Rabbi Becky Silverstein took the time during a recent trip to Israel to discuss his process of defining his gender identity, why he hasn’t chosen to change his name, why it was important for him to marry a Jewish woman and the replacement text he has chosen for the daily blessing thanking God ‘for not creating me a woman.’
Rabbi Becky Silverstein of Pasadena, California, has become intimately familiar with the routine. It happens every time he shows his passport before boarding a flight.
“I have nothing personally against the ground crew. It’s their job to check and double check,” he says. “But I still haven’t gotten used to it. The agent carefully reads the name ‘Becky’ and then raises his or her eyes and looks directly at me. ‘Excuse me, if you are a female, why are you wearing a kipah? And why are you wearing tzitzit? And if you’re indeed a rabbi, then what’s with the female name?’ A million questions… I mean, aren’t they meant to perform their jobs quickly so as not to delay the rest of the line?”
It sounds unpleasant.
“Of course it’s unpleasant, but it’s not awful. And every time I get home from the airport, I just push the passport to the back of the drawer and don’t think about it until the next flight.”
Well at least in English you’re safe from the Hebrew distinction between male and female verbs.
“That’s true. But in English we have a similar problem when speaking in the third person.
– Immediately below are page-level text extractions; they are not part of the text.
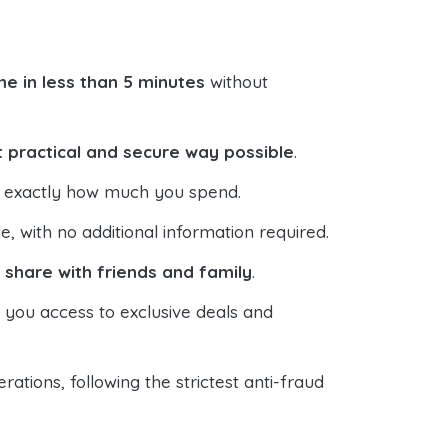
e in less than 5 minutes
without
 practical and secure way possible
.
ol exactly how much you spend.
 with no additional information required.
o
share with friends and family
.
s you access to exclusive deals and
ations, following the strictest anti-fraud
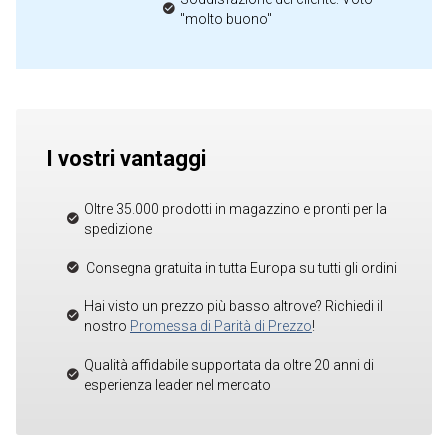
"molto buono"
I vostri vantaggi
Oltre 35.000 prodotti in magazzino e pronti per la
spedizione
Consegna gratuita in tutta Europa su tutti gli ordini
Hai visto un prezzo più basso altrove? Richiedi il
nostro
Promessa di Parità di Prezzo
!
Qualità affidabile supportata da oltre 20 anni di
esperienza leader nel mercato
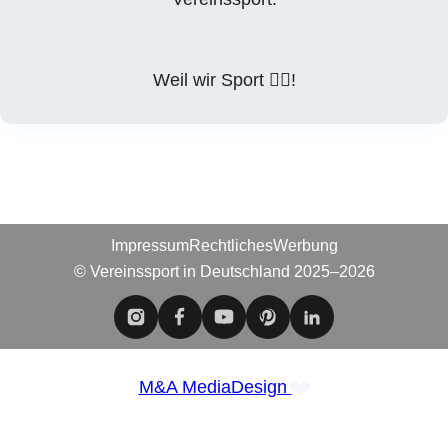
Weil wir Sport ❤️‍🔥!
Impressum
Rechtliches
Werbung
© Vereinssport in Deutschland 2025–2026
❤️
M&A MediaDesign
So the first thing I always say when I start a conversation is ‘My name is Becky, and I respectfully ask that you refer to me as a male.’ I am not ‘she’ but ‘he.’ And it’s important to me, as it is to other people in my demographic, that this not be viewed as an issue of semantics, but an issue with real meaning behind it. And if someone refers to me in the feminine, I politely correct them. Everyone can make a mistake; everyone is human.”